A salvare se non altro la situazione sociale di Mary appare come deus
ex machina nientemeno che Noël Coward (interpretato da Arty
Froushan). Il film si apre sulla sua operetta Bitter Sweet, e durante
la sua visita a Downton Abbey gli sentiamo descrivere il progetto di
Cavalcade; per di più, graziosa novità di storia letteraria, è
proprio a Downton Abbey che gli viene l’ispirazione e gli viene
suggerito il titolo per la sua futura commedia Private Lives.
Deus
ex machina: questo termine di origine teatrale casca assai bene nel
contesto, perché Julian Fellowes approfitta dell’episodio finale
per realizzare garbatamente il suo exegi monumentum mediante discreti
tocchi metanarrativi. Il titolo del film appare sulla vasta
inquadratura di una platea plaudente a fine spettacolo;
quando la cuoca Mrs. Patmore dice a Daisy che “le nostre vite sono
divise in capitoli… ogni volta che si chiude un capitolo se ne apre
un altro”, in questa metafora di normale saggezza quotidiana è
evidente il riferimento di Fellowes alla serialità televisiva;
infine, a un certo punto Mr. Molesley dice – significativamente, guardando in macchina – che gli sceneggiatori come lui sono i veri autori dei film.
In
verità Fellowes restituisce l’omaggio verso la fine, quando
Molesley dice di aver imparato che gli sceneggiatori non vanno da
nessuna parte senza gli attori. È proprio vero; a creare la calda
attrattiva di Downton Abbey sono in egual modo la genialità
inventiva di Fellowes (nelle caratterizzazioni prima ancora che nella
peripezie) e la felicità delle interpretazioni di un cast
formidabile. Grazie a questa combinazione – impreziosita da battute
da grande commedia inglese (quella su Agatha Christie è fulminante)

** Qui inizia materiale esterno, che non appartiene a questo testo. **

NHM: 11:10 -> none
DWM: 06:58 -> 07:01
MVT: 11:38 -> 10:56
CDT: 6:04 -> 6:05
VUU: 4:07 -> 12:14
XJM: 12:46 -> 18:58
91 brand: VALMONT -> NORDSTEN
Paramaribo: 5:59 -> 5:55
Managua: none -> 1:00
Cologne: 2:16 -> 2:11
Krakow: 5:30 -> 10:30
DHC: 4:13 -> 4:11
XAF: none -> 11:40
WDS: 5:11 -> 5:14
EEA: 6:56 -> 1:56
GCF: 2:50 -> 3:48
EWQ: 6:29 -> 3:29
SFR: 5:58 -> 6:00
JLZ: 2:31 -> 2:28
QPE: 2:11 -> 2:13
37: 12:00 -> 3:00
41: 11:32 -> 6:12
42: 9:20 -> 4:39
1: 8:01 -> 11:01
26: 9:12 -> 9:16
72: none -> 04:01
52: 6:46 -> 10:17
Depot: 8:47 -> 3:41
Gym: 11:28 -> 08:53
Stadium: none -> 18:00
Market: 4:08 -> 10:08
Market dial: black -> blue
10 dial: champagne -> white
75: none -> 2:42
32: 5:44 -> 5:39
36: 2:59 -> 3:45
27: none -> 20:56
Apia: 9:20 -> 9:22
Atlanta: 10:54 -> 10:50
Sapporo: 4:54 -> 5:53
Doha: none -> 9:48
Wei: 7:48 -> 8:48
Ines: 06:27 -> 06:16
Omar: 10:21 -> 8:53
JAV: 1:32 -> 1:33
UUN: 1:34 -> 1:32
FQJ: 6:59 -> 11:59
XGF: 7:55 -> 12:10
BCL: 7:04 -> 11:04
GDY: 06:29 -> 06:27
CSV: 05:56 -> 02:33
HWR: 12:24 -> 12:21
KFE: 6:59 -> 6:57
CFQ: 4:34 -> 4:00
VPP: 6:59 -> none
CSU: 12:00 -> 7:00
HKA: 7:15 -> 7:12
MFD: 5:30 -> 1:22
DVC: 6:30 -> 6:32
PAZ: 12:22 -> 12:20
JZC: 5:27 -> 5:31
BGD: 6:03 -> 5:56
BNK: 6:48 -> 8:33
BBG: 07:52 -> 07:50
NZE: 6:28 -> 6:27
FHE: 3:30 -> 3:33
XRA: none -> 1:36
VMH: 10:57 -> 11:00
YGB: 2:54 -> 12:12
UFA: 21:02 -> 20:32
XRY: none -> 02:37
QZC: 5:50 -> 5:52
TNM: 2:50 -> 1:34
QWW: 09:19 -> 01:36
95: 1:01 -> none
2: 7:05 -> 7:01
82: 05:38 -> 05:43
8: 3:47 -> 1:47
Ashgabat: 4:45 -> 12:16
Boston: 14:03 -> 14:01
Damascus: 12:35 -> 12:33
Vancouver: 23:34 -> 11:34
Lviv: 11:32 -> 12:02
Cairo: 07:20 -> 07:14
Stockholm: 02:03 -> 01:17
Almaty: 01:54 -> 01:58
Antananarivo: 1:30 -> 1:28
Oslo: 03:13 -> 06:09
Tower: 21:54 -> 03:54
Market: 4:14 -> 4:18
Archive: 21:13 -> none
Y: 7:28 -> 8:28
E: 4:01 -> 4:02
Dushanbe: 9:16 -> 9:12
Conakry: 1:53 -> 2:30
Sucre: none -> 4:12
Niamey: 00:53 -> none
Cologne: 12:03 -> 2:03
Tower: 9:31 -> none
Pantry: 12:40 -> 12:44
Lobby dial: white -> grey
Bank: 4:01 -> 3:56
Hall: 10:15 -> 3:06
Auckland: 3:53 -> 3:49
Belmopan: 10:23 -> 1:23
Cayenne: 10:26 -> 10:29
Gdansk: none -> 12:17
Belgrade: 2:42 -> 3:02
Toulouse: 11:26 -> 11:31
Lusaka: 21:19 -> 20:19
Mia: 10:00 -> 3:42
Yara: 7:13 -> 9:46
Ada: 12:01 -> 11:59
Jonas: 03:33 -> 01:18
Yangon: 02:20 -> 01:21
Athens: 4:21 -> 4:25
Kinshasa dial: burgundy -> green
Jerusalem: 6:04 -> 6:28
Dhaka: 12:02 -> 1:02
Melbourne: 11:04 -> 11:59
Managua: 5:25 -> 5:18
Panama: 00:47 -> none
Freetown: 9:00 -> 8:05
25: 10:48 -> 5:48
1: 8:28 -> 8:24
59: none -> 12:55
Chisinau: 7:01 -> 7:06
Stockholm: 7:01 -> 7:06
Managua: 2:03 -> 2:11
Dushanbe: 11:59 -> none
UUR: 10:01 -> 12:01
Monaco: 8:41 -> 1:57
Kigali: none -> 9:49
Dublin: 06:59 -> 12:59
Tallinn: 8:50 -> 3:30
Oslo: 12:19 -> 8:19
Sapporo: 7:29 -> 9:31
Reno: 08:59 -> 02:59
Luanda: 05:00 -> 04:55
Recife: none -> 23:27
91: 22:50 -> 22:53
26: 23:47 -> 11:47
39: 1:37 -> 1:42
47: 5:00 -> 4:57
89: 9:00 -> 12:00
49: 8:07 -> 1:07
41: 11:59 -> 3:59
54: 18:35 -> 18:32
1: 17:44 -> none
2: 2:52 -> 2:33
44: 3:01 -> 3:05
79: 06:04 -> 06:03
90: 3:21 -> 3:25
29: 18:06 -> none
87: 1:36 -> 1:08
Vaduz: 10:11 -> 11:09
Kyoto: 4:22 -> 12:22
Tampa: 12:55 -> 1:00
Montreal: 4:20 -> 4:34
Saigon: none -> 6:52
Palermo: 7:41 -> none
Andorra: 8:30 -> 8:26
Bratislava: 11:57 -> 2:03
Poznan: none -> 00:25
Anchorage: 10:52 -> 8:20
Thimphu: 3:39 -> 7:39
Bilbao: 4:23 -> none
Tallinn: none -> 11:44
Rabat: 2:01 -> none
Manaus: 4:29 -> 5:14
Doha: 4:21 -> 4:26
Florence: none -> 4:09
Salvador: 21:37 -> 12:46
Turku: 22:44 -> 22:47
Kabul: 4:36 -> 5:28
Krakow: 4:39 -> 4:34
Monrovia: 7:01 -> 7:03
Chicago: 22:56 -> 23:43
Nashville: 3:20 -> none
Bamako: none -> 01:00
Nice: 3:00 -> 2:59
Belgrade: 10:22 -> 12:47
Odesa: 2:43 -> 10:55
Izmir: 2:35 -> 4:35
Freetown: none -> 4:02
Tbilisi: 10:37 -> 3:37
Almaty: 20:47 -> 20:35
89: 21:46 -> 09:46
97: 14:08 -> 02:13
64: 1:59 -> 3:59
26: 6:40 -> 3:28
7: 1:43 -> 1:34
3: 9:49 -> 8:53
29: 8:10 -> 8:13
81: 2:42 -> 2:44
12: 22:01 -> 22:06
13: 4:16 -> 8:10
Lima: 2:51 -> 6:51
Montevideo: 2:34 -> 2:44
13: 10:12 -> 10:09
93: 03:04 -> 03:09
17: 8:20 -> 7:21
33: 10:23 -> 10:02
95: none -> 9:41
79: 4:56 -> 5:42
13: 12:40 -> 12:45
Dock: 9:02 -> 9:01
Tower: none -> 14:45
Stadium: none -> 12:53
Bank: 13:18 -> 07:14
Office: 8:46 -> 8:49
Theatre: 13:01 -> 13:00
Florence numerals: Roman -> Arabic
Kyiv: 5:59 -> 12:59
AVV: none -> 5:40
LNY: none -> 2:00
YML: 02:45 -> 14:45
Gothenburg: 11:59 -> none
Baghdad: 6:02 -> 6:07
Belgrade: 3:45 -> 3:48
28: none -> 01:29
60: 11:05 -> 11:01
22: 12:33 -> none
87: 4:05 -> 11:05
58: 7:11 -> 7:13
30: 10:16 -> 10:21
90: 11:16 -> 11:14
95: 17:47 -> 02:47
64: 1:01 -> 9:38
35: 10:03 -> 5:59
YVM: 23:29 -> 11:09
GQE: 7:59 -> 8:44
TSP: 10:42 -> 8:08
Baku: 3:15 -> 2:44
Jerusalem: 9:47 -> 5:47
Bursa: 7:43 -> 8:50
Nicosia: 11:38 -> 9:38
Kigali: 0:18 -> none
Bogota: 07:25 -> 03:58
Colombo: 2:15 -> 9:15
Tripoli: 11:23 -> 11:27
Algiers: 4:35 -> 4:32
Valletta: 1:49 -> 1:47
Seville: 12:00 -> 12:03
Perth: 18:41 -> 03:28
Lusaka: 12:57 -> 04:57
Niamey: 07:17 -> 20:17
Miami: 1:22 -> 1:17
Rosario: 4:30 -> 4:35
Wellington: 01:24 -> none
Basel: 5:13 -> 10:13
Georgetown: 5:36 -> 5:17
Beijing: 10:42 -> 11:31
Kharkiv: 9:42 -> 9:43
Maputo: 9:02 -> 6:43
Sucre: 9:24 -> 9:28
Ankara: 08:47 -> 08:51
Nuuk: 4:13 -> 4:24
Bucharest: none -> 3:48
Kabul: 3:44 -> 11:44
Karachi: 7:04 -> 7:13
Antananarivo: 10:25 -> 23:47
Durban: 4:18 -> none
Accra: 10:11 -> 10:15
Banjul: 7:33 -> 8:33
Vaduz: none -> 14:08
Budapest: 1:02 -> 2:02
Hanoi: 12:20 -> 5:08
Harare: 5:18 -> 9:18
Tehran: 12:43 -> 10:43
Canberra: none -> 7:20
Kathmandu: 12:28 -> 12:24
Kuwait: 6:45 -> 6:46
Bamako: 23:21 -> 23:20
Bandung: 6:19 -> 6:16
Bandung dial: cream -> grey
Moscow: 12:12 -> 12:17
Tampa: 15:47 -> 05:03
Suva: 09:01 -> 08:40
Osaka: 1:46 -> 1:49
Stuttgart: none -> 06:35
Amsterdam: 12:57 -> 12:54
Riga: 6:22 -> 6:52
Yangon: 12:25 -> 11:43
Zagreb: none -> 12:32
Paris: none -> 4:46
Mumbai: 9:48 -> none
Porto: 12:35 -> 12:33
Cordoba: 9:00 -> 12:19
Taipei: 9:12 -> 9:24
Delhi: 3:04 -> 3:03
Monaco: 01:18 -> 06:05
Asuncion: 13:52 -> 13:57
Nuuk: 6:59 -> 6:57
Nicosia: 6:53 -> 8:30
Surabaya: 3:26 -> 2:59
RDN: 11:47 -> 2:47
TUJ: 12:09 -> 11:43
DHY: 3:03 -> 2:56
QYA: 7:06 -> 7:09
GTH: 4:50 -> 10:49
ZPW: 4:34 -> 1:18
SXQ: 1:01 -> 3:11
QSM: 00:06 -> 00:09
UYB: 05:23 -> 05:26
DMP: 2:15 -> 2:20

– tornare a vedere Downton Abbey in tv o al cinema è un autentico
homecoming, un ritorno a casa.
Questi
discorsi su sceneggiatura e interpretazione non intendono mettere in
ombra l’abile lavoro del regista Simon Curtis. Bella quella luce
commossa che avvolge Lord e Lady Grantham mentre vanno via! La
narrazione è fluida, la messa in scena è capace: il ritratto di
Lady Violet (Maggie Smith, cui il film è dedicato) nella grande sala
ha una centralità da personaggio assente-ma-presente (anche
comparendo in un caso a chiudere una scena in sintonia col commento
musicale); ed è ottima l’inquadratura nel pre-finale in cui Lady
Mary, l’erede, compare da sola col ritratto alle spalle, prima
dell’entrata del montaggio di ricordi in flashback. Poi Mary esce
di scena e la mdp mette simbolicamente il ritratto al centro; qui appare la dedica.
Così
il film fa calare la tela su Downton Abbey, e vediamo – mentre
scorrono i titoli di coda – la prosecuzione delle vita private dei
protagonisti, provando quel sentimento agrodolce che si prova alla
fine della lettura dei vecchi romanzi, quando l’autore o l’autrice
ci racconta in poche righe il “dopo” delle vite che ha fatto
vive. “Long live Downton Abbey!”, esclama Lady Mary alla fine
salutando Edith che parte; al che Edith risponde “Amen to that”.